▸ **Your instructions**: Scan the lines below for "family" and copy the matches.

-*-

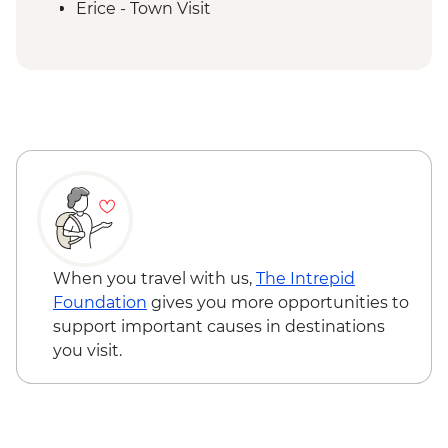
Erice - Town Visit
Erice - Genovesi Tasting
Erice - Cable Car
Mazara del Vallo - Kasbah Visit
Scala dei Turchi - Visit
Agrigento - Guided visit Valley of the
Temples
Modica - Visit and Chocolate Tasting
Noto - Guided Walk
Ragusa - Visit
Siracusa - Ortigia Orientation Walk
Catania - Mount Etna Visit
When you travel with us,
The Intrepid
Taormina - Guided Walk
Foundation
gives you more opportunities to
Taormina - Greek Theatre Admission
support important causes in destinations
Catania - Farewell Dinner
you visit.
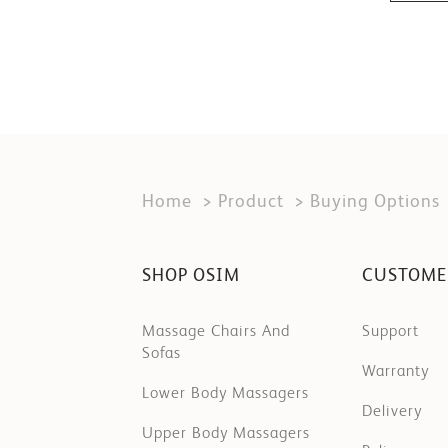
Home
Product
Buying Options
SHOP OSIM
CUSTOME
Massage Chairs And
Support
Sofas
Warranty
Lower Body Massagers
Delivery
Upper Body Massagers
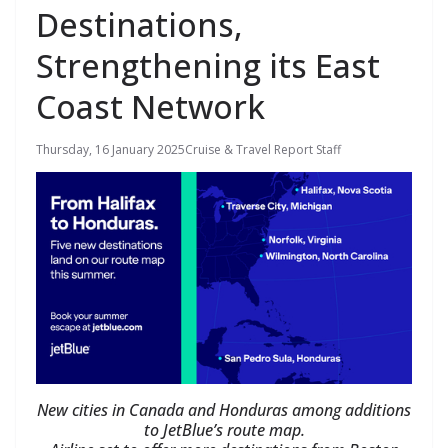
Destinations,
Strengthening its East
Coast Network
Thursday, 16 January 2025
Cruise & Travel Report Staff
New cities in Canada and Honduras among additions
to JetBlue’s route map.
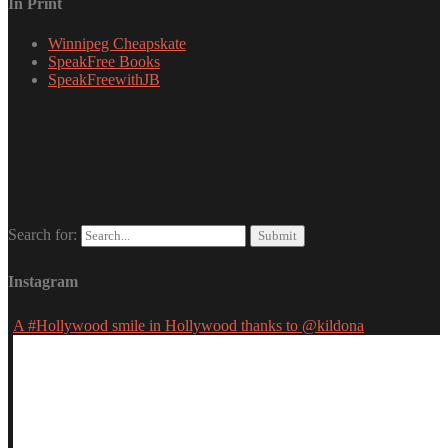
In Print
Winnipeg Cheapskate
SpeakFree Books
SpeakFreewithJB
Search for:
Instagram
A #Hollywood smile in Hollywood thanks to @kildona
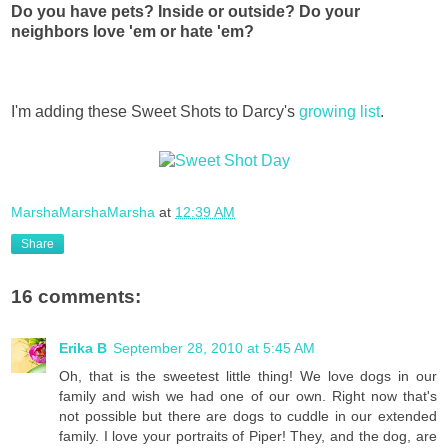
Do you have pets? Inside or outside? Do your
neighbors love 'em or hate 'em?
I'm adding these Sweet Shots to Darcy's
growing list
.
MarshaMarshaMarsha
at
12:39 AM
Share
16 comments:
Erika B
September 28, 2010 at 5:45 AM
Oh, that is the sweetest little thing! We love dogs in our
family and wish we had one of our own. Right now that's
not possible but there are dogs to cuddle in our extended
family. I love your portraits of Piper! They, and the dog, are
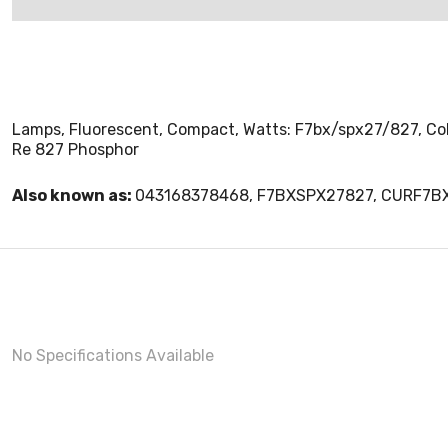
Lamps, Fluorescent, Compact, Watts: F7bx/spx27/827, Color
Re 827 Phosphor
Also known as:
043168378468, F7BXSPX27827, CURF7B
No Specifications Available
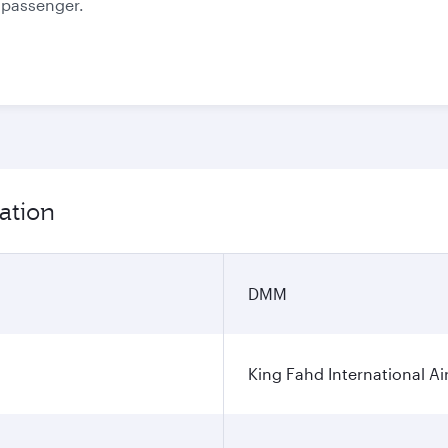
e passenger.
ation
DMM
King Fahd International Ai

-*-

▸ **Exercise output**:
family and wish we had one of our own. Right now that's
family. I love your portraits of Piper! They, and the dog, are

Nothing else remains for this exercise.